Sintetizzando il più possibile, te dici che il nostro è un paese rovesciato: dove sono i ladri a rincorrere le guardie, dove chi non la pensa come te è un nemico da abbattere con ogni mezzo e non qualcuno con cui confrontarsi, dove non funziona niente ma dove tutti difendono tutto da tutto cristallizzando la situazione in un immobilismo perpetuo, con una classe dirigente leccaculo ed incapace di dare una qualsiasi prospettiva. Concludi dicendo che nonostante tu sia ben armato di fiducia nella Politica e di buona volontà, non ti sembra che ci siano le possibilità per invertire questa tendenza, e che tutto questo ci porterà allo sfacelo.

Tutti quelli che, leggendo il tuo articolo, ti hanno dato torto sono degli sciocchi (oppure persone molto fortunate). Purtroppo la sintesi del “Sistema Italia” è quanto mai vicino a quello che hai detto; il nostro è un paese veramente allo sbando. E quel che mi fa veramente impressione è come la classe dirigente, categoria nella quale annovero tutta la classe politica compresi partiti (quindi ci siamo dentro anche io e te, seppur con ruoli molto residuali) e amministratori, ma anche i sindacati, gli industriali, gli intellettuali e i professionisti, sia incapace di pensare e poi di proporre una idea di futuro che appassioni e coinvolga almeno la metà degli italiani. Siamo messi male e senza prospettiva.

Ma quando chiedi “Chi me lo fa fare di impegnarmi in un paese che i cambiamenti li rifiuta”, l’unica risposta possibile che posso darti è una ed una soltanto: perché è giusto.

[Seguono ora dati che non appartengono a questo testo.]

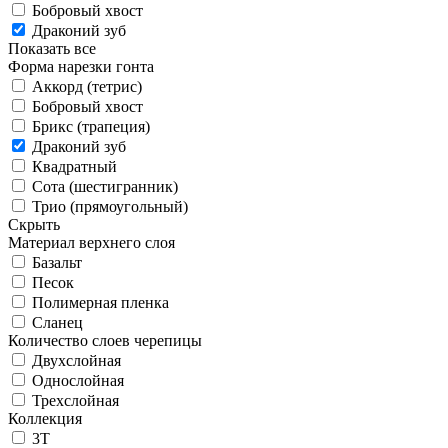
Бобровый хвост
Драконий зуб
Показать все
Форма нарезки гонта
Аккорд (тетрис)
Бобровый хвост
Брикс (трапеция)
Драконий зуб
Квадратный
Сота (шестигранник)
Трио (прямоугольный)
Скрыть
Материал верхнего слоя
Базальт
Песок
Полимерная пленка
Сланец
Количество слоев черепицы
Двухслойная
Однослойная
Трехслойная
Коллекция
3T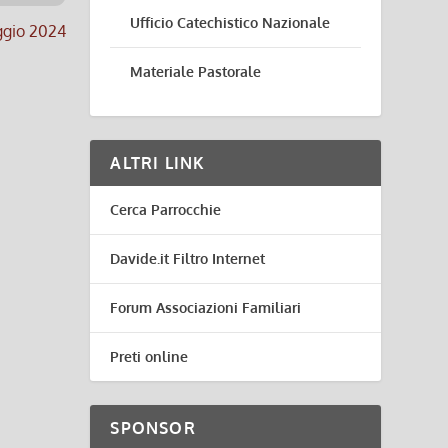
Ufficio Catechistico Nazionale
aggio 2024
Materiale Pastorale
ALTRI LINK
Cerca Parrocchie
Davide.it Filtro Internet
Forum Associazioni Familiari
Preti online
SPONSOR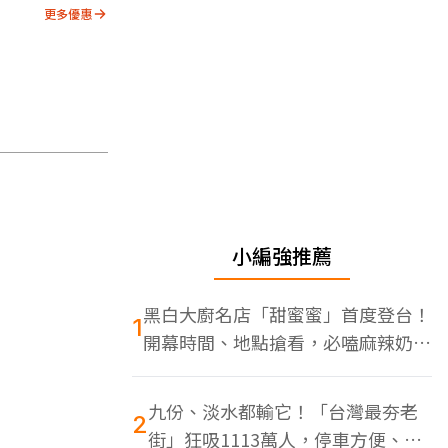
更多優惠
小編強推薦
黑白大廚名店「甜蜜蜜」首度登台！
1
開幕時間、地點搶看，必嗑麻辣奶油
蝦
九份、淡水都輸它！「台灣最夯老
2
街」狂吸1113萬人，停車方便、特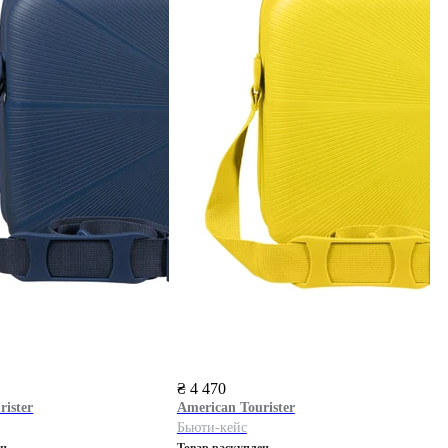
₴ 4 470
rister
American Tourister
Бьюти-кейс
ен
Товар раскуплен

C’era un mio amico che mi faceva sempre l’esempio dei monaci amanuensi: pensa al medioevo, un momento buio per tutta l’umanità. Ricco di malattie, di carestie, di ignoranza e della violenza. Un’epoca oscura dove superstizione e magia, oppressione e ingiustizia, sostituivano la ragione e la scienza. Pensa che questi monaci, in un periodo dove i libri venivano bruciati, passavano la vita a ricopiare e a salvare e tramandare le opere scritte che avevano a disposizione. Non potevano certo immaginare cosa sarebbe successo dopo: ma lo facevano, perché era giusto salvare quei testi dagli strazi di quell’epoca.

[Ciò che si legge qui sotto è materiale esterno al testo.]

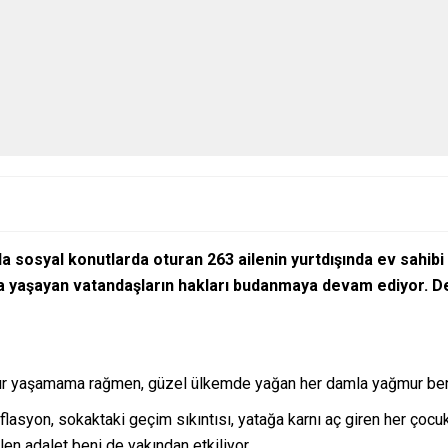
 sosyal konutlarda oturan 263 ailenin yurtdışında ev sahibi
ında yaşayan vatandaşların hakları budanmaya devam ediyor. De
ldır yaşamama rağmen, güzel ülkemde yağan her damla yağmur beni
asyon, sokaktaki geçim sıkıntısı, yatağa karnı aç giren her çocuk,
en adalet beni de yakından etkiliyor.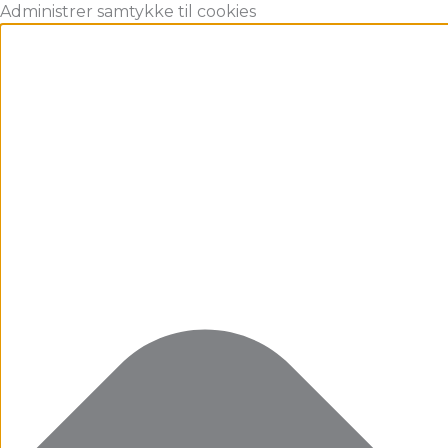
Gå
Marketing
Statistikker
Præferencer
Funktionsdygtig
Administrer samtykke til cookies
til
indholdet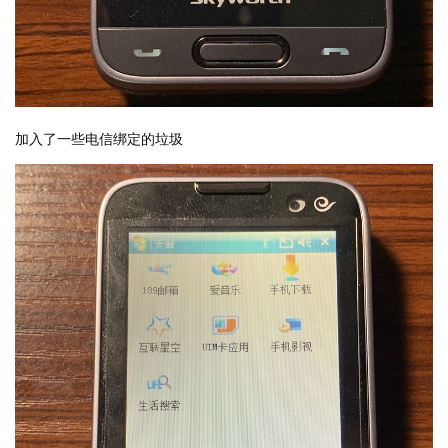
加入了一些电信绑定的垃圾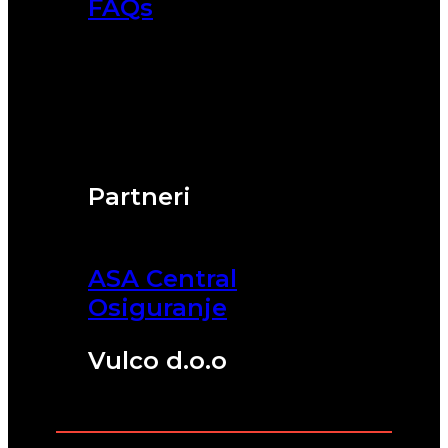
FAQs
Partneri
ASA Central
Osiguranje
Vulco d.o.o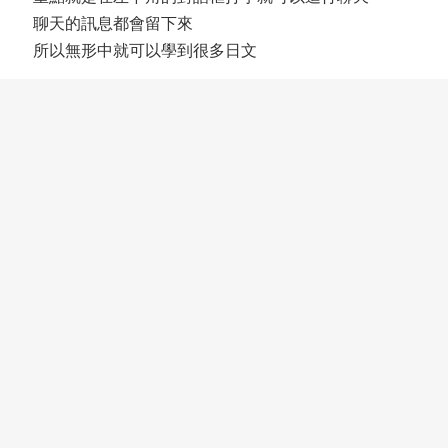
聊天的訊息都會留下來
所以無形中就可以學到很多日文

Oggi io e te e mille altri ci troviamo in un medioevo scintillante, ricco di pailettes e cotillons, ma non per questo meno buio. E mentre chi può abbandona questa nazione per cercare (e trovare) fortuna altrove, dove la cultura viene lasciata morire perché ha poco share, dove gli omologati e i ruffiani hanno più successo dei meritevoli e l’egoismo la fa da padrone, noi abbiamo il compito di non smettere di pensare.

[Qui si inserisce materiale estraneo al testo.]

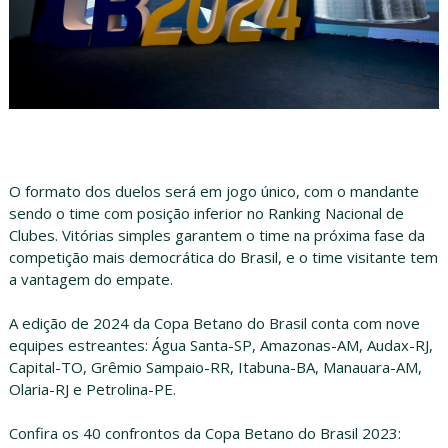
O formato dos duelos será em jogo único, com o mandante
sendo o time com posição inferior no Ranking Nacional de
Clubes. Vitórias simples garantem o time na próxima fase da
competição mais democrática do Brasil, e o time visitante tem
a vantagem do empate.
A edição de 2024 da Copa Betano do Brasil conta com nove
equipes estreantes: Água Santa-SP, Amazonas-AM, Audax-RJ,
Capital-TO, Grêmio Sampaio-RR, Itabuna-BA, Manauara-AM,
Olaria-RJ e Petrolina-PE.
Confira os 40 confrontos da Copa Betano do Brasil 2023: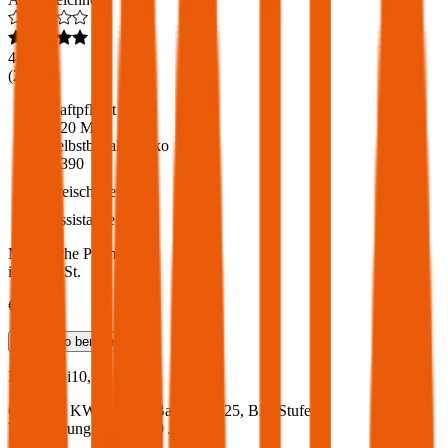
4,6
(
216
)
Haftpflicht
€ 20 Mio.
Selbstbehalt Kasko
€ 390
Freischaden
Assistance
Monatliche Prämie
inkl. mVSt.
€ 46,53
Teilkasko
berechnen
Hyundai
i10, Vollkasko
63 PS/46 KW, benzin, Baujahr 2025,
BM-Stufe
0
,
Versicherungsnehmer 30 Jahre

Se questo paese rinascerà, prima o poi, saremo stati anche noi a tenere al sicuro il seme capace di germogliare. E se non lo farà, almeno ci avremo provato. Nessuno è obbligato a farlo, così come nessuno ce la ha chiesto (ed è per questo che anche un blog come il nostro è oggetto di critiche): ma lo facciamo perché è giusto. Beh, in bocca la lupo per noi!